なお、超党派の米シンクタンク『国際平和カーネギー基金』も、「バイデン大統領は、危険な発言をした可能性がある」と懸念を表明している。そして、「バイデンが、台湾有事に米国は武力を行使すると公言したのは、この1年足らずの間に3度目である。今回もホワイトハウスは、米国の立場は実際には変わっていないことを明らかにするために奔走した。度重なる失言は、政策の変更と解釈される危険性があり、世界の2大国間の平和と安定が損なわれる可能性が高くなる。」と指摘している。

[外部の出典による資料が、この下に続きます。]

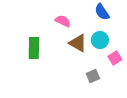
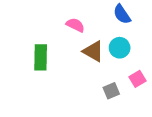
pink square: (115, 58) -> (138, 79), moved

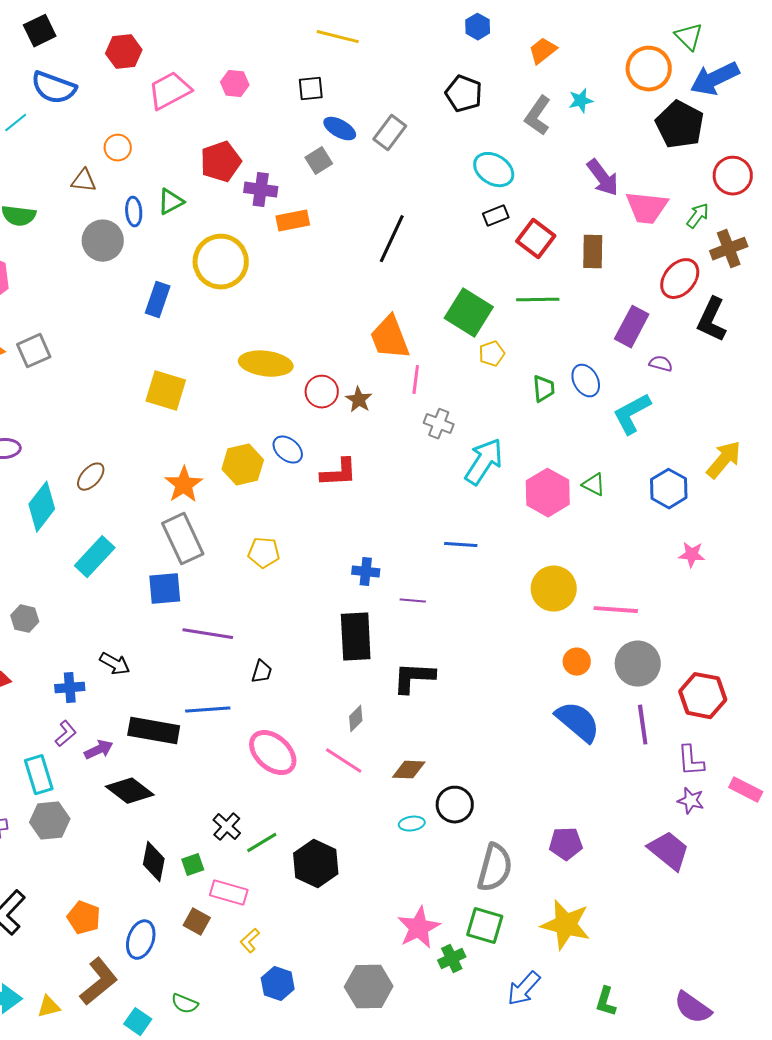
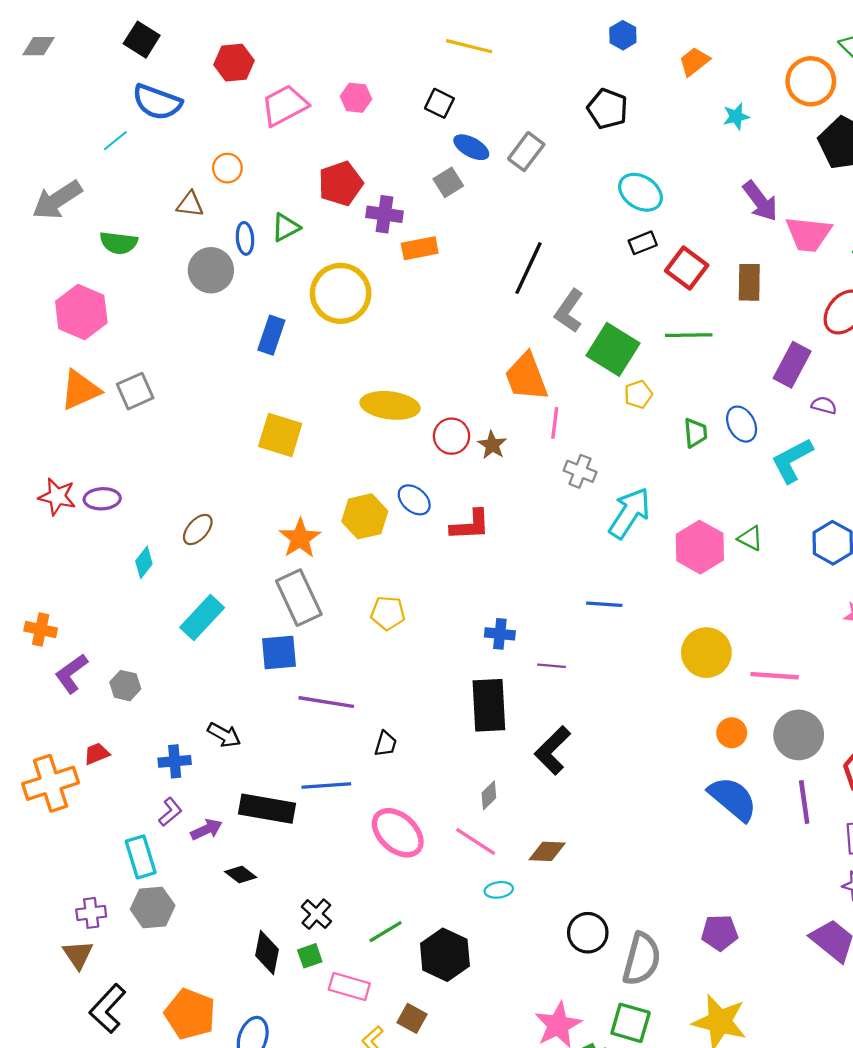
black square: (40, 31) -> (142, 40), turned -32
black square: (311, 89) -> (439, 103), turned 32
gray L-shape: (538, 116) -> (569, 311), moved
cyan diamond: (42, 507) -> (144, 562), size x0.6
black L-shape: (414, 678) -> (553, 750), turned -48
black diamond: (130, 791) -> (241, 874), size x0.6
black circle: (455, 805) -> (588, 933), moved
cyan ellipse: (412, 824) -> (499, 890), moved
black cross: (227, 827) -> (316, 914), moved
orange pentagon: (84, 918) -> (190, 1014), size x1.4
brown square: (197, 922) -> (412, 1018), moved

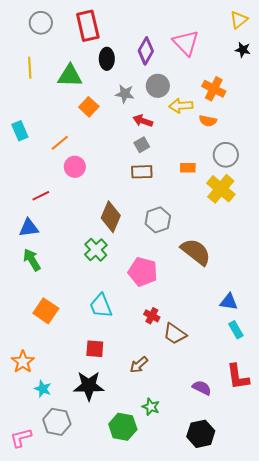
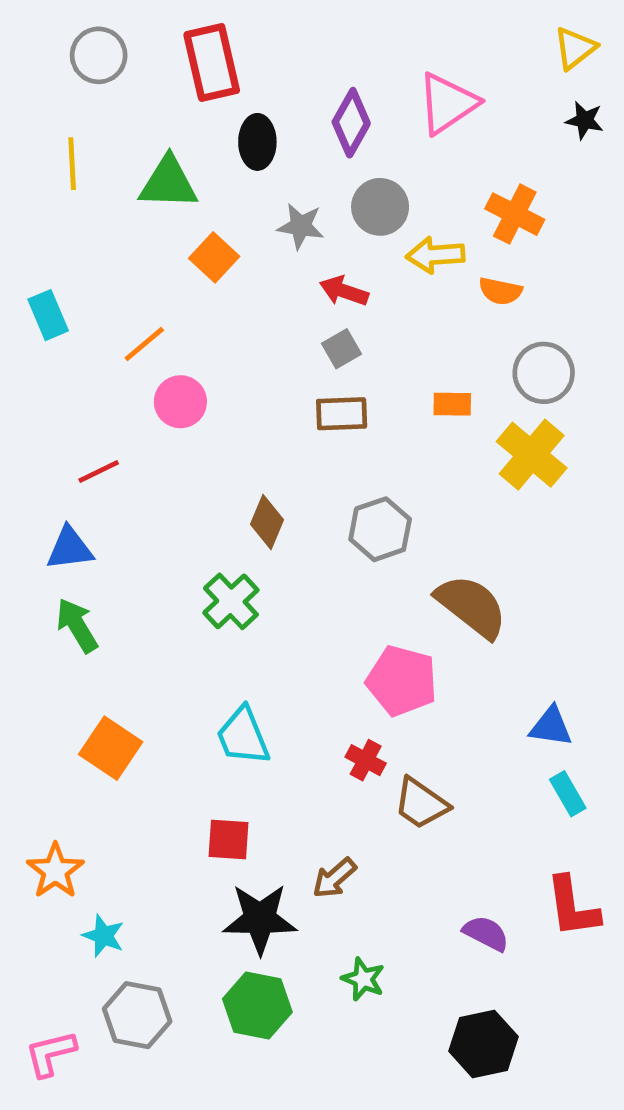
pink triangle: (186, 43) -> (447, 103), turned 40
brown diamond: (111, 217) -> (267, 522), size x0.7
pink pentagon: (143, 272) -> (402, 681), moved
black star: (89, 386) -> (260, 919), moved
green hexagon: (123, 427) -> (257, 1006), moved

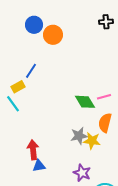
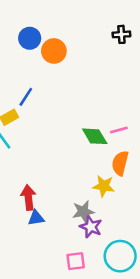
gray star: (79, 136) -> (83, 212), moved

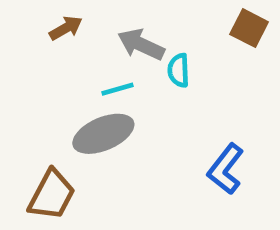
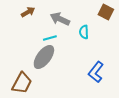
cyan semicircle: (179, 70) -> (84, 32), moved
gray ellipse: (103, 134) -> (44, 57), turned -30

多くのアナリストは、中国が本格的な侵略を行う可能性は、軍事力の増強や国際的な野心を考慮すると、決して否定できないものの、突然の侵攻という高価で危険な戦略よりも、「統一」に向けて徐々に圧力をかけることを望んでいると考えている。しかし、中国政府の計算が変わり得る理由の一つは、米政府にあると指摘している。米国が台湾を本土と一体化できない戦略的資産と見なした場合、中国は「今すぐ行動を起こすか、台湾が永遠に失われることを受け入れるか」という恐怖から侵略を開始するというプランBに切り替える可能性が考えられる。